- Material supplied
[Start of Attachment]

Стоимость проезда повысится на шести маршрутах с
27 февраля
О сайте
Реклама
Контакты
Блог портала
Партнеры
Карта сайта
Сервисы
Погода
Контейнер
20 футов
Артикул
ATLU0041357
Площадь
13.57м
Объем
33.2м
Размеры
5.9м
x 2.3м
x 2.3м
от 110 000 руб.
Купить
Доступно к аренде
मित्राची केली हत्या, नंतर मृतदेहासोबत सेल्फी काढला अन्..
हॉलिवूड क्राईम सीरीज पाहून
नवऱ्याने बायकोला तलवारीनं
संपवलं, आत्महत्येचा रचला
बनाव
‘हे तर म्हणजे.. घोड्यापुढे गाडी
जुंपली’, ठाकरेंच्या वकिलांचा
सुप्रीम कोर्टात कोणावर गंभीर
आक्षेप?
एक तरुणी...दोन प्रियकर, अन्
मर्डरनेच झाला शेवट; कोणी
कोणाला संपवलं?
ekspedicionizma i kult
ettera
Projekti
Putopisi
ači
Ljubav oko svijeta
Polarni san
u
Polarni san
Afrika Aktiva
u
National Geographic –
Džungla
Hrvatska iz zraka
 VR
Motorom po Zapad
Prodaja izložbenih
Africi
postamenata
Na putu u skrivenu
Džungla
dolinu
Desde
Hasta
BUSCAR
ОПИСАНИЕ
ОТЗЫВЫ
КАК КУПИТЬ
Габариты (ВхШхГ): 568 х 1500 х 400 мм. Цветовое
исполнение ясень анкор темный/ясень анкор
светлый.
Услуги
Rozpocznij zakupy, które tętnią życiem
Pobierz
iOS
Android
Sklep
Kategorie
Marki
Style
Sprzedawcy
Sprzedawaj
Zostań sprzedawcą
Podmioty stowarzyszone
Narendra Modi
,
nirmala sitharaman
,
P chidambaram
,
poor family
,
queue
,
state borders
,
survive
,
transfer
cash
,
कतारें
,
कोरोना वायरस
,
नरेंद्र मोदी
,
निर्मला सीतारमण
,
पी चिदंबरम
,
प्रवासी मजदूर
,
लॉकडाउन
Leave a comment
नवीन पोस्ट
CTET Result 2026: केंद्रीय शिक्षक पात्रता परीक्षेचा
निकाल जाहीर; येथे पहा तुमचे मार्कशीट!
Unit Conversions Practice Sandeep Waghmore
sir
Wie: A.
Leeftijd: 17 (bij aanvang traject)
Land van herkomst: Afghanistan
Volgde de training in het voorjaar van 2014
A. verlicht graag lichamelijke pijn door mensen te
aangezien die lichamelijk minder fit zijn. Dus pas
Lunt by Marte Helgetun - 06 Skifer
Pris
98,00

[End of Attachment]

- The problem
What is needed is a verbatim copy of the data, complete from first line to last.

- Written answer
Стоимость проезда повысится на шести маршрутах с
27 февраля
О сайте
Реклама
Контакты
Блог портала
Партнеры
Карта сайта
Сервисы
Погода
Контейнер
20 футов
Артикул
ATLU0041357
Площадь
13.57м
Объем
33.2м
Размеры
5.9м
x 2.3м
x 2.3м
от 110 000 руб.
Купить
Доступно к аренде
मित्राची केली हत्या, नंतर मृतदेहासोबत सेल्फी काढला अन्..
हॉलिवूड क्राईम सीरीज पाहून
नवऱ्याने बायकोला तलवारीनं
संपवलं, आत्महत्येचा रचला
बनाव
‘हे तर म्हणजे.. घोड्यापुढे गाडी
जुंपली’, ठाकरेंच्या वकिलांचा
सुप्रीम कोर्टात कोणावर गंभीर
आक्षेप?
एक तरुणी...दोन प्रियकर, अन्
मर्डरनेच झाला शेवट; कोणी
कोणाला संपवलं?
ekspedicionizma i kult
ettera
Projekti
Putopisi
ači
Ljubav oko svijeta
Polarni san
u
Polarni san
Afrika Aktiva
u
National Geographic –
Džungla
Hrvatska iz zraka
 VR
Motorom po Zapad
Prodaja izložbenih
Africi
postamenata
Na putu u skrivenu
Džungla
dolinu
Desde
Hasta
BUSCAR
ОПИСАНИЕ
ОТЗЫВЫ
КАК КУПИТЬ
Габариты (ВхШхГ): 568 х 1500 х 400 мм. Цветовое
исполнение ясень анкор темный/ясень анкор
светлый.
Услуги
Rozpocznij zakupy, które tętnią życiem
Pobierz
iOS
Android
Sklep
Kategorie
Marki
Style
Sprzedawcy
Sprzedawaj
Zostań sprzedawcą
Podmioty stowarzyszone
Narendra Modi
,
nirmala sitharaman
,
P chidambaram
,
poor family
,
queue
,
state borders
,
survive
,
transfer
cash
,
कतारें
,
कोरोना वायरस
,
नरेंद्र मोदी
,
निर्मला सीतारमण
,
पी चिदंबरम
,
प्रवासी मजदूर
,
लॉकडाउन
Leave a comment
नवीन पोस्ट
CTET Result 2026: केंद्रीय शिक्षक पात्रता परीक्षेचा
निकाल जाहीर; येथे पहा तुमचे मार्कशीट!
Unit Conversions Practice Sandeep Waghmore
sir
Wie: A.
Leeftijd: 17 (bij aanvang traject)
Land van herkomst: Afghanistan
Volgde de training in het voorjaar van 2014
A. verlicht graag lichamelijke pijn door mensen te
aangezien die lichamelijk minder fit zijn. Dus pas
Lunt by Marte Helgetun - 06 Skifer
Pris
98,00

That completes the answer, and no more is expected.